A fantastic piece in this week’s always interesting US Advertising Age by Bob Garfield, entitled, Chaos Scenario 2.0
Here are some excerpts, but I really advise going to source on this. His basic thesis is that the advertising industry is still predicated on the mass audience and TV and it will not survive the transition to the new world. If this was Edelman or a web 2.0 zealot saying these things, you could apply the usual “they would say that wouldn’t they” discount, but he’s a writer for the trade publication of the US advertising and marketing industry. I may have missed it, but I don’t remember Campaign in the UK sticking their constituency in the eye in quite this sort of way.
And just in case the symbolism escaped you, don’t forget the first song that ever played on MTV: “Video Killed the Radio Star,” by the Buggles. Ironic, eh? But not as ironic as this: The latest thing the MTV generation has begun losing interest in is MTV, where ratings fell sharply last year. Short Attention Span Theater has changed venues and is now housed on YouTube. Online video is killing the video star. Over at MTV Networks, the layoffs began in February.
The 30-second is dead! Long live the three-second!
The refugees — audience and marketers alike — flee to the internet. There they encounter the second, and more ominous, Chaos component: the internet’s awkward infancy. The online space isn’t remotely developed enough — nor will it be anytime soon — to absorb the advertising budgets of the top 100 marketers, to match the reach of traditional media or to fulfil the content desires of the audience.
How long it will be before order is restored is anybody’s guess.
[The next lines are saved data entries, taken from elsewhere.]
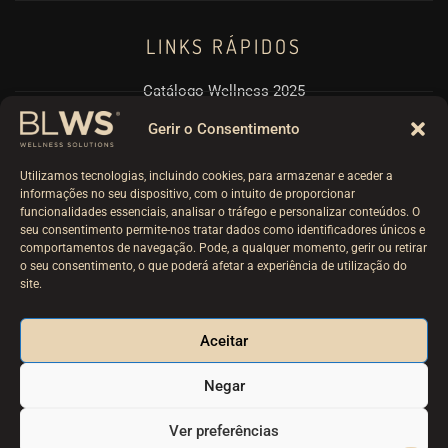
LINKS RÁPIDOS
Catálogo Wellness 2025
Pérgulas BioClimáticas
Gerir o Consentimento
Politicas RPGD e Cookies
Utilizamos tecnologias, incluindo cookies, para armazenar e aceder a
Termos e Condições
informações no seu dispositivo, com o intuito de proporcionar
funcionalidades essenciais, analisar o tráfego e personalizar conteúdos. O
Livro Reclamações
seu consentimento permite-nos tratar dados como identificadores únicos e
comportamentos de navegação. Pode, a qualquer momento, gerir ou retirar
o seu consentimento, o que poderá afetar a experiência de utilização do
site.
© 2025
BLWS – Wellness Solutions
. Powered by:
Aceitar
SSWebservices – Especialistas em Criação de Websites &
Negar
Soluções Digitais
.
Ver preferências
What is certain is that the Brave New World, when it emerges, will be far better for marketers than the old one. What is nearly as certain is that many existing ad agencies and some media agencies will be left behind. And the reason they will be left behind is their stubborn notion that they can somehow smoothly transition to a digital landscape.
Mass advertising flourished in the world of mass media. Not because it was part of God’s Natural Order but because the two were mutually sustaining. You’ve read the Ten Commandments; not one of them is “Thou shalt finance hour-long dramas” — nor is there a word in there about scale. So why assume that either must transition to the new model? Not only is it economically nonsensical, it squanders the very nature of the digital universe, the ability to speak with — not to, but with — the narrowest communities and individuals themselves.